# [Your task]
Look through the entries below and copy exactly the part that begins with the line containing "Israil Batı Şeria’ya el koyduktan sonra" and ends with the line containing "- обладает выраженным". Do not copy the pictures.
*** Opening of Source material ***
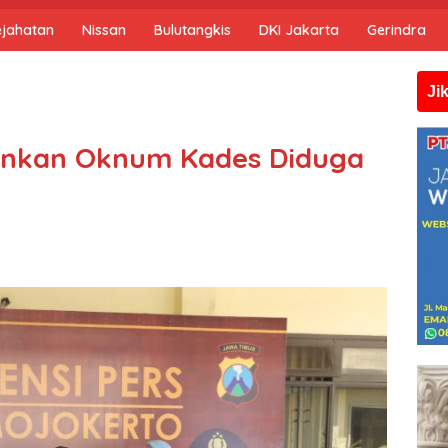
ejahatan
Nissan
Bulutangkis
DKI Jakarta
Gerindra
Jika anda mem
ankan Oknum Kades Diduga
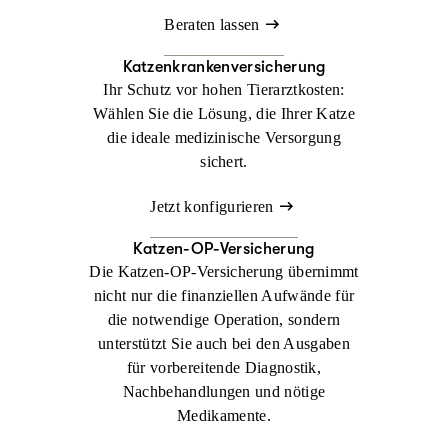
Beraten lassen
Katzenkrankenversicherung
Ihr Schutz vor hohen Tierarztkosten:
Wählen Sie die Lösung, die Ihrer Katze
die ideale medizinische Versorgung
sichert.
Jetzt konfigurieren
Katzen-OP-Versicherung
Die Katzen-OP-Versicherung übernimmt
nicht nur die finanziellen Aufwände für
die notwendige Operation, sondern
unterstützt Sie auch bei den Ausgaben
für vorbereitende Diagnostik,
Nachbehandlungen und nötige
Medikamente.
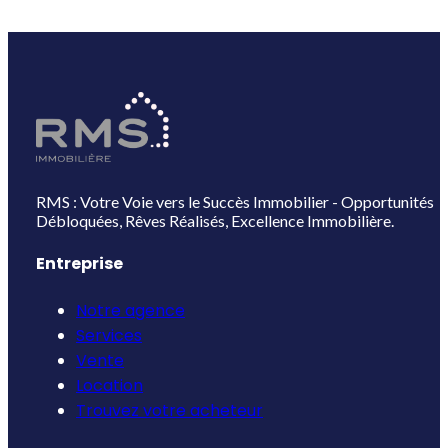
RMS : Votre Voie vers le Succès Immobilier - Opportunités
Débloquées, Rêves Réalisés, Excellence Immobilière.
Entreprise
Notre agence
Services
Vente
Location
Trouvez votre acheteur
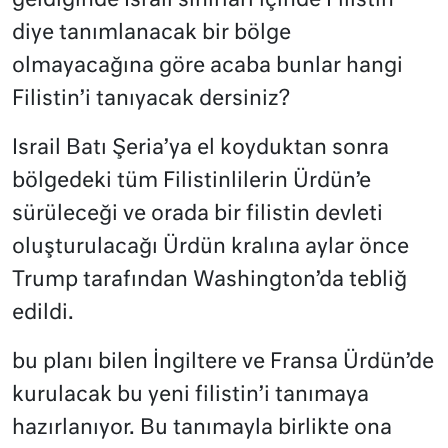
geldiğinde İsrail sınırları içinde Filistin
diye tanımlanacak bir bölge
olmayacağına göre acaba bunlar hangi
Filistin’i tanıyacak dersiniz?
Israil Batı Şeria’ya el koyduktan sonra
bölgedeki tüm Filistinlilerin Ürdün’e
sürüleceği ve orada bir filistin devleti
oluşturulacağı Ürdün kralına aylar önce
Trump tarafından Washington’da tebliğ
edildi.
bu planı bilen İngiltere ve Fransa Ürdün’de
kurulacak bu yeni filistin’i tanımaya
hazırlanıyor. Bu tanımayla birlikte ona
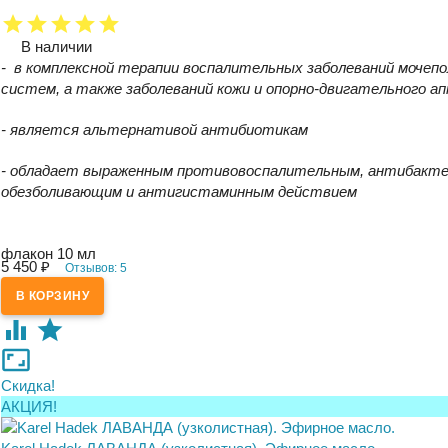
В наличии
- в комплексной терапии воспалительных заболеваний мочеп
систем, а также заболеваний кожи и опорно-двигательного а
- является альтернативой антибиотикам
- обладает выраженным противовоспалительным, антибакте
обезболивающим и антигистаминным действием
флакон 10 мл
5 450
₽
Отзывов: 5
Скидка!
АКЦИЯ!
*** Close of Source material ***
# [Response below]
Israil Batı Şeria’ya el koyduktan sonra
bölgedeki tüm Filistinlilerin Ürdün’e
sürüleceği ve orada bir filistin devleti
oluşturulacağı Ürdün kralına aylar önce
Trump tarafından Washington’da tebliğ
edildi.
bu planı bilen İngiltere ve Fransa Ürdün’de
kurulacak bu yeni filistin’i tanımaya
hazırlanıyor. Bu tanımayla birlikte ona
В наличии
- в комплексной терапии воспалительных заболеваний мочеп
систем, а также заболеваний кожи и опорно-двигательного а
- является альтернативой антибиотикам
- обладает выраженным противовоспалительным, антибакте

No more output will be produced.